Nov. 27 (Bloomberg) -- Cargill Inc., the second-largest privately held U.S. company, is looking for acquisitions after the collapse in raw material and share prices cut valuations, according to an executive at the farm-commodity supplier.

“There will be opportunities to acquire both assets, companies and hire people that we didn’t think we’d be able to do six months ago,” Asia-Pacific President Paul Conway said today in an interview with Bloomberg Television in Singapore.

Commodity prices and equities have plunged this year as the credit crunch curbed demand and pushed the global economy into recession. The Reuters/Jefferies CRB Index of 19 raw materials has slumped 48 percent from a July record.

“It’s been very fast and that hasn’t really worked its way through yet, but yes we are on the lookout for acquisitions,” Conway said. “A lot of people earlier in the summer booked forward at considerably higher prices than today, so counter- party risk is a real big concern.”

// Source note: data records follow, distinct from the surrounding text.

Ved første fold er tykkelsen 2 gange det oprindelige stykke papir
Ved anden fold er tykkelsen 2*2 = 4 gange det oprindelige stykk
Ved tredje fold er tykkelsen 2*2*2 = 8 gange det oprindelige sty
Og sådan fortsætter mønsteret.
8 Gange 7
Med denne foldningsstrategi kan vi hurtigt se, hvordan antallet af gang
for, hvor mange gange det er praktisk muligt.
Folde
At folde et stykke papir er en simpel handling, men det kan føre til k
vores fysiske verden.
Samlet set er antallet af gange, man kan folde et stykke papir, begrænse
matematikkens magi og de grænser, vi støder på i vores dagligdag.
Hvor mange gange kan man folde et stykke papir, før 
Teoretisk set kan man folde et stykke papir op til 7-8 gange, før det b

The company has taken non-material writedowns in the last few months, and would take more, he said, estimating the figure in the tens of millions of dollars, without giving a precise number. Cargill’s net profit in the three months through August gained 62 percent to $1.49 billion.

‘Core Businesses’

“We missed some opportunities a year ago in Malaysia,” Conway said in a separate interview. “We’re interested in starch, interested in vegetable oils, fats, all our core businesses.”

Cargill’s plan to take advantage of the global sell-off tallies with the approach by other commodity-related companies including Tyson Foods Inc., the largest U.S. meat producer, and Zijin Mining Group Co., China’s largest gold producer.

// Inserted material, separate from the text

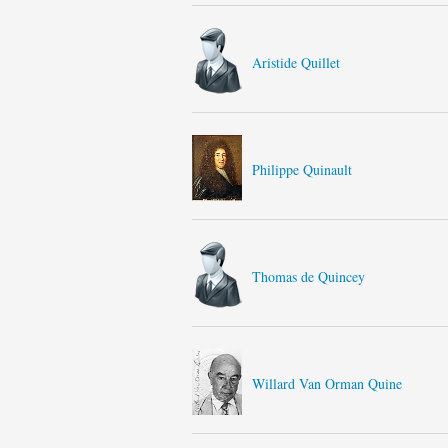
Aristide Quillet
Philippe Quinault
Thomas de Quincey
Willard Van Orman Quine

Zijin Mining said Nov. 10 that the company may spend as much as 20 billion yuan ($2.9 billion) on acquisitions, describing the slump as “the biggest opportunity.” Tyson Chairman John Tyson said in October that he had about $1.5 billion for possible acquisitions in the U.S. and overseas.

Some commodities may have found a bottom after the surge in prices earlier this year reduced demand, Conway said. Wheat, corn, rice, soybeans and palm oil all gained to records in the first seven months of the year.

‘Bottoming Out’

“Certainly, at the moment, we’re starting to see tentative signs of things bottoming out,” Conway said, without identifying particular commodities. A recovery may come in “the last third of 2009 or early 2010,” he said.

Palm oil has tumbled 63 percent since peaking in March, while cotton futures have halved. Goldman Sachs Group Inc. called the bottom of the palm oil market this week.

Cargill may delay some building projects as the prices of construction materials such as steel decline, Conway said. “It doesn’t matter if capacity is a little bit late,” he said. “If you can’t buy, you build. Building costs are dropping very, very sharply, by 25 to 30 percent.”

Cargill transports, processes and distributes grains, oilseeds and other commodities to makers of food and animal feed. It also provides crop and livestock producers with farm services and products, and provides meat and poultry products to food manufacturers, according to its Web site.